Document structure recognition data
┄┄┄┄┄┄┄┄┄┄┄┄┄┄┄┄┄┄┄┄
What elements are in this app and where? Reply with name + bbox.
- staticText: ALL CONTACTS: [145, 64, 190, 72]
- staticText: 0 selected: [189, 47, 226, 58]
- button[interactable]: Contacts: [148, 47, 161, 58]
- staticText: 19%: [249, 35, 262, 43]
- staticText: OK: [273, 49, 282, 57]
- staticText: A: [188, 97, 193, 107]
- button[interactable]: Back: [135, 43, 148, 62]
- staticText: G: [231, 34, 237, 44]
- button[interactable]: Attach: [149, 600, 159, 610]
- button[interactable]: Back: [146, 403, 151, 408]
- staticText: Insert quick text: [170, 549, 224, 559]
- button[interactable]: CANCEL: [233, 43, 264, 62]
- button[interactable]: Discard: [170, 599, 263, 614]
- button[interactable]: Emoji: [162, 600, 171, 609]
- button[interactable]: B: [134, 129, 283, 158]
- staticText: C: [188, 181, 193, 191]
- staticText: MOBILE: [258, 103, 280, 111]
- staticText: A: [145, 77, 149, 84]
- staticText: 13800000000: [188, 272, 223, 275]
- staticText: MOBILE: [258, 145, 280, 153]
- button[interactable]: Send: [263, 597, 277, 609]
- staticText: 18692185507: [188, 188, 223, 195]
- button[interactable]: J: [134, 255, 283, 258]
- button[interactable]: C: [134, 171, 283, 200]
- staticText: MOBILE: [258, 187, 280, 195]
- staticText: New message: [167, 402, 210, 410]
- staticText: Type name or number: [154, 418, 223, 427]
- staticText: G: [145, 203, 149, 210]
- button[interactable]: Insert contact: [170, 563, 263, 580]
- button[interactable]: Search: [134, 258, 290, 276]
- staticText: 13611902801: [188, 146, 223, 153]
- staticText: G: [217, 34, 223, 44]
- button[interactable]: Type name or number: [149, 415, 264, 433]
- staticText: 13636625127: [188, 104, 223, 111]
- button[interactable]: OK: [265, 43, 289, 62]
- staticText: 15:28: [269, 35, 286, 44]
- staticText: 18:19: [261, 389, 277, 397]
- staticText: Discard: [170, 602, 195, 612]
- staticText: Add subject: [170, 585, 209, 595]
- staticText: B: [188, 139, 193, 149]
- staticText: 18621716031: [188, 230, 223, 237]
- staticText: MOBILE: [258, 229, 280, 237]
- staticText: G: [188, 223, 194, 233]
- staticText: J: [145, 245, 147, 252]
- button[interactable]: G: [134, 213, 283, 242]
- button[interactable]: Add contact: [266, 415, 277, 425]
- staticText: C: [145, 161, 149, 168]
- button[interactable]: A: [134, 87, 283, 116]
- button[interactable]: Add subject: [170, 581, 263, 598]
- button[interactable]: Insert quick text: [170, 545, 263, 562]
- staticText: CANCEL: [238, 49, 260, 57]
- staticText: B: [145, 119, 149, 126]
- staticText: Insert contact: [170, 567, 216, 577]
┄┄┄┄┄┄┄┄┄┄┄┄┄┄┄┄┄┄┄┄
YOUR ASSIGNMENT =>
Among the entries, find each line that includes the string "CANCEL" and copy it.

ANSWER AREA =>
- button[interactable]: CANCEL: [233, 43, 264, 62]
- staticText: CANCEL: [238, 49, 260, 57]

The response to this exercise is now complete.